Qual terá sido o leme? Não sei. Não sei mesmo! Sei apenas que já fui a demasiados funerais, que escolhi não pôr os pés em outros tantos. Sei que sobrevivi à adolescência, à necessidade de pertença a um grupo, às roupas e aos rituais de integração. E estou viva!
A solidão não nos abandona quando olhamos para trás e vemos como tantos dos “nossos” partiram antes do tempo. A minha geração é uma geração decepada de muita gente brilhante, que nem teve tempo para provar como era brilhante. É uma geração de sobreviventes. E os sobreviventes, apesar de tudo o que me possam dizer, não são necessariamente os melhores. São apenas os que tiveram sorte. Ou os covardes, porque ter parado pode não ter passado de covardia. Ou então corajosos, porque parar, perante o grupo, sempre foi um acto de coragem. Mas nunca, nunca, os melhores.
Os melhores, de todos os que conheci, já se foram.
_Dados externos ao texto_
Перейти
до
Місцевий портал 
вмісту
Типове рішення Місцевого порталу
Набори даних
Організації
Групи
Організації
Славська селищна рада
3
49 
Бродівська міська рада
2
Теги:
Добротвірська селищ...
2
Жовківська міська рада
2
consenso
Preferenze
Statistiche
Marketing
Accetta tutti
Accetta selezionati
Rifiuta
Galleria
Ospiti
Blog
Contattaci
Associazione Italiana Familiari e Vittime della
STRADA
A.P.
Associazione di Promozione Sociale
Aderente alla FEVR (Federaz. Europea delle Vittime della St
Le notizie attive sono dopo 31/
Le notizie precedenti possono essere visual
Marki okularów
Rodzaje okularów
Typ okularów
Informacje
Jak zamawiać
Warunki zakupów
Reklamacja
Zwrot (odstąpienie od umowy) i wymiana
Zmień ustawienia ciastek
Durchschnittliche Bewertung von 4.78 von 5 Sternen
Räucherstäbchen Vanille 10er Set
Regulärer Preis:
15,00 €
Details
Partiram cedo, de forma extemporânea, encontraram o buraco no fundo de uma agulha ou dos caminhos para essa agulha.
E sobraram os outros, uns poucos de outros. A estes, resta viver com as memórias, com a noção de que sobraram por algum motivo desconhecido. E eu, de entre eles, ainda procuro o caminho para além da culpa. Porque a culpa é tramada. Faz-nos sentir a mais, faz-nos sentir usurpadores de vidas que não nos pertencem. Sim, vivo para além da culpa. Vivo para provar a mim mesma, todos os dias, que não preciso sentir-me culpada por ter sobrevivido.
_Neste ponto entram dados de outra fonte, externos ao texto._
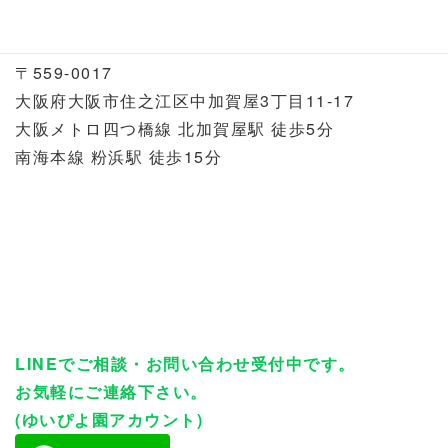
ゆいぴよ園
℡：06-6586-6480
〒559-0017
大阪府大阪市住之江区中加賀屋3丁目11-17
大阪メトロ四つ橋線 北加賀屋駅 徒歩5分
南海本線 粉浜駅 徒歩15分
LINEでご相談・お問い合わせ受付中です。
お気軽にご連絡下さい。
(ゆいぴよ園アカウント)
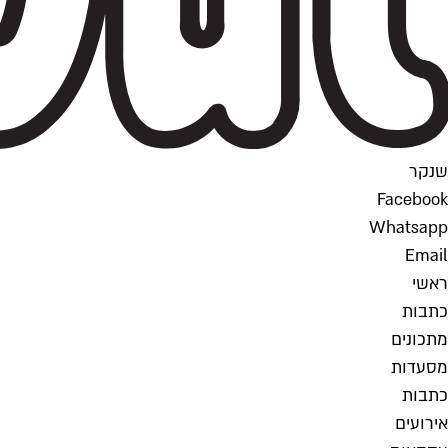
שנקר
Facebook
Whatsapp
Email
ראשי
כתבות
מתכונים
מסעדות
כתבות
אירועים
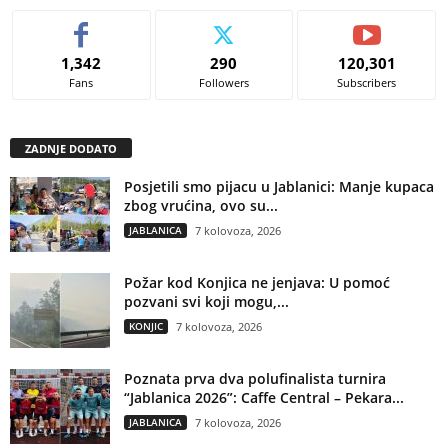
1,342
290
120,301
Fans
Followers
Subscribers
ZADNJE DODATO
Posjetili smo pijacu u Jablanici: Manje kupaca
zbog vrućina, ovo su...
JABLANICA
7 kolovoza, 2026
Požar kod Konjica ne jenjava: U pomoć
pozvani svi koji mogu,...
KONJIC
7 kolovoza, 2026
Poznata prva dva polufinalista turnira
“Jablanica 2026”: Caffe Central – Pekara...
JABLANICA
7 kolovoza, 2026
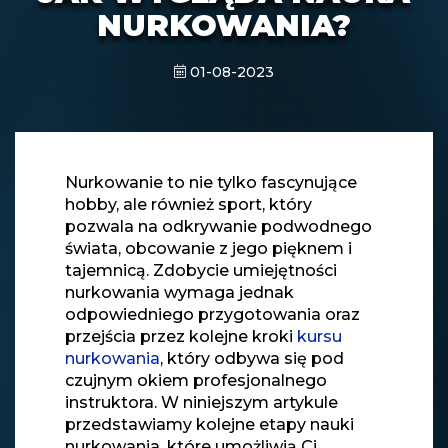
NURKOWANIA?
01-08-2023
Nurkowanie to nie tylko fascynujące
hobby, ale również sport, który
pozwala na odkrywanie podwodnego
świata, obcowanie z jego pięknem i
tajemnicą. Zdobycie umiejętności
nurkowania wymaga jednak
odpowiedniego przygotowania oraz
przejścia przez kolejne kroki
kursu
nurkowania
, który odbywa się pod
czujnym okiem profesjonalnego
instruktora. W niniejszym artykule
przedstawiamy kolejne etapy nauki
nurkowania, które umożliwią Ci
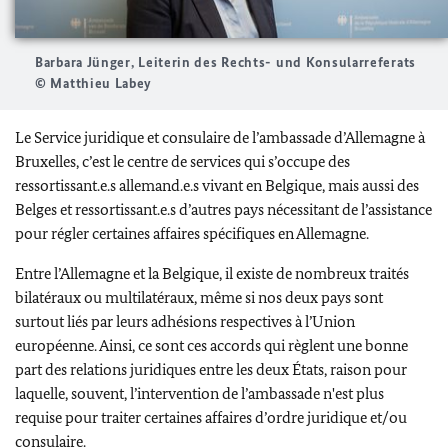
Barbara Jünger, Leiterin des Rechts- und Konsularreferats
© Matthieu Labey
Le Service juridique et consulaire de l’ambassade d’Allemagne à
Bruxelles, c’est le centre de services qui s’occupe des
ressortissant.e.s allemand.e.s vivant en Belgique, mais aussi des
Belges et ressortissant.e.s d’autres pays nécessitant de l’assistance
pour régler certaines affaires spécifiques en Allemagne.
Entre l’Allemagne et la Belgique, il existe de nombreux traités
bilatéraux ou multilatéraux, même si nos deux pays sont
surtout liés par leurs adhésions respectives à l’Union
européenne. Ainsi, ce sont ces accords qui règlent une bonne
part des relations juridiques entre les deux États, raison pour
laquelle, souvent, l’intervention de l’ambassade n'est plus
requise pour traiter certaines affaires d’ordre juridique et/ou
consulaire.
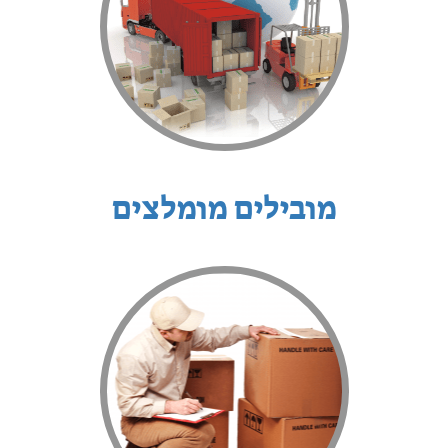
מובילים מומלצים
Perdi demasiada gente. Custou encontrar-me. Mas estou viva!
E este post é para uma amiga especial que escolheu como rumo de vida provar a cada miúdo que vive na beira do abismo que há esperança para lá disso. Mesmo que a esperança se construa de salas de isolamento almofadadas. Porque o teu esforço diário para salvar a geração de amanhã faz-me desejar, hoje que olho para trás e vejo tudo quanto perdi, que alguém como tu tivesse visitado a minha geração. Ou, pelo menos, o pedaço da minha geração que se juntava, todas as noites, ao cimo da minha rua.